WHAT TO PRODUCE: The lines wanted are those in the data below that include "dengan".

AVAILABLE DATA:
BEGIN

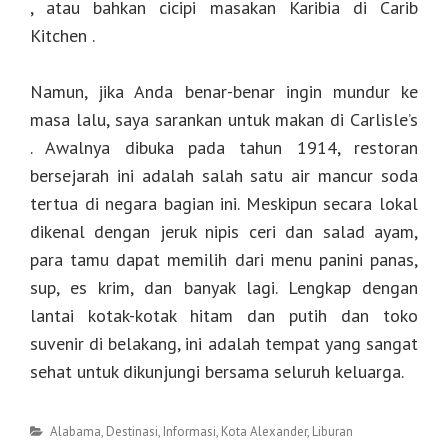
, atau bahkan cicipi masakan Karibia di Carib
Kitchen .
Namun, jika Anda benar-benar ingin mundur ke
masa lalu, saya sarankan untuk makan di Carlisle’s
. Awalnya dibuka pada tahun 1914, restoran
bersejarah ini adalah salah satu air mancur soda
tertua di negara bagian ini. Meskipun secara lokal
dikenal dengan jeruk nipis ceri dan salad ayam,
para tamu dapat memilih dari menu panini panas,
sup, es krim, dan banyak lagi. Lengkap dengan
lantai kotak-kotak hitam dan putih dan toko
suvenir di belakang, ini adalah tempat yang sangat
sehat untuk dikunjungi bersama seluruh keluarga.
Categories
Alabama
,
Destinasi
,
Informasi
,
Kota Alexander
,
Liburan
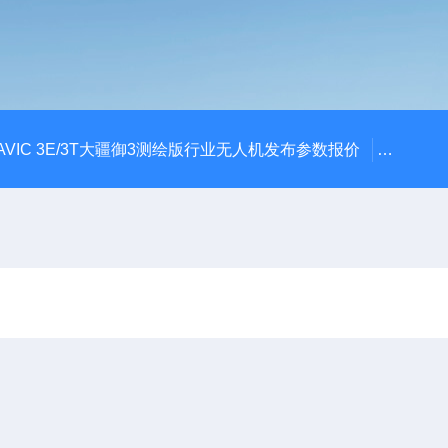
AVIC 3E/3T大疆御3测绘版行业无人机发布参数报价
大疆升级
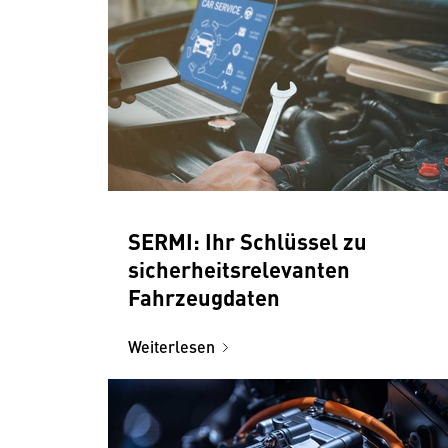
SERMI: Ihr Schlüssel zu
sicherheitsrelevanten
Fahrzeugdaten
Weiterlesen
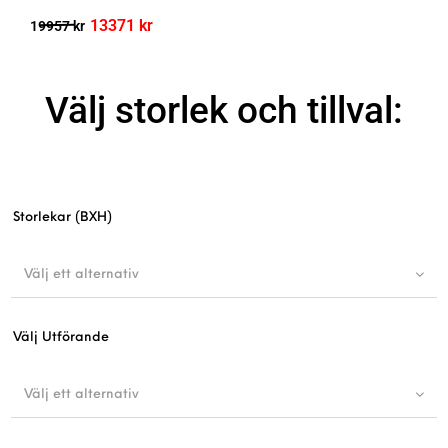
13371
kr
19957
kr
Välj storlek och tillval:
Storlekar (BXH)
Välj ett alternativ
Välj Utförande
Välj ett alternativ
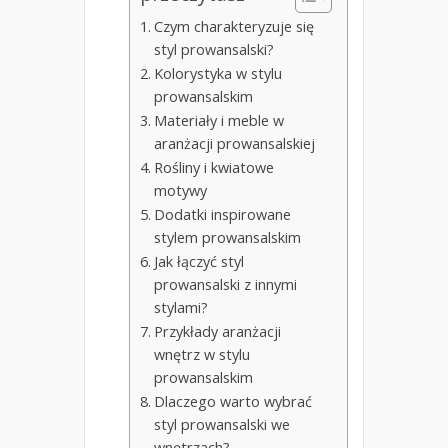
Czym charakteryzuje się
styl prowansalski?
Kolorystyka w stylu
prowansalskim
Materiały i meble w
aranżacji prowansalskiej
Rośliny i kwiatowe
motywy
Dodatki inspirowane
stylem prowansalskim
Jak łączyć styl
prowansalski z innymi
stylami?
Przykłady aranżacji
wnętrz w stylu
prowansalskim
Dlaczego warto wybrać
styl prowansalski we
wnętrzach?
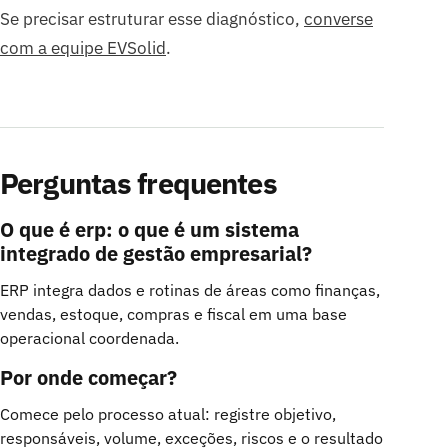
Se precisar estruturar esse diagnóstico,
converse
com a equipe EVSolid
.
Perguntas frequentes
O que é erp: o que é um sistema
integrado de gestão empresarial?
ERP integra dados e rotinas de áreas como finanças,
vendas, estoque, compras e fiscal em uma base
operacional coordenada.
Por onde começar?
Comece pelo processo atual: registre objetivo,
responsáveis, volume, exceções, riscos e o resultado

END

WRITTEN REPLY:
dikenal dengan jeruk nipis ceri dan salad ayam,
sup, es krim, dan banyak lagi. Lengkap dengan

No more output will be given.